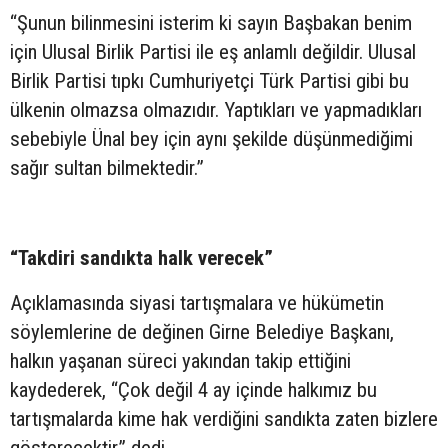
“Şunun bilinmesini isterim ki sayın Başbakan benim
için Ulusal Birlik Partisi ile eş anlamlı değildir. Ulusal
Birlik Partisi tıpkı Cumhuriyetçi Türk Partisi gibi bu
ülkenin olmazsa olmazıdır. Yaptıkları ve yapmadıkları
sebebiyle Ünal bey için aynı şekilde düşünmediğimi
sağır sultan bilmektedir.”
“Takdiri sandıkta halk verecek”
Açıklamasında siyasi tartışmalara ve hükümetin
söylemlerine de değinen Girne Belediye Başkanı,
halkın yaşanan süreci yakından takip ettiğini
kaydederek, “Çok değil 4 ay içinde halkımız bu
tartışmalarda kime hak verdiğini sandıkta zaten bizlere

◇ ◇ ◇ ◇ ◇ ◇ ◇

_EXERCISE_. Would you reproduce the listing above in full and exactly, without its pictures?

_RESULT_.
“Şunun bilinmesini isterim ki sayın Başbakan benim
için Ulusal Birlik Partisi ile eş anlamlı değildir. Ulusal
Birlik Partisi tıpkı Cumhuriyetçi Türk Partisi gibi bu
ülkenin olmazsa olmazıdır. Yaptıkları ve yapmadıkları
sebebiyle Ünal bey için aynı şekilde düşünmediğimi
sağır sultan bilmektedir.”
“Takdiri sandıkta halk verecek”
Açıklamasında siyasi tartışmalara ve hükümetin
söylemlerine de değinen Girne Belediye Başkanı,
halkın yaşanan süreci yakından takip ettiğini
kaydederek, “Çok değil 4 ay içinde halkımız bu
tartışmalarda kime hak verdiğini sandıkta zaten bizlere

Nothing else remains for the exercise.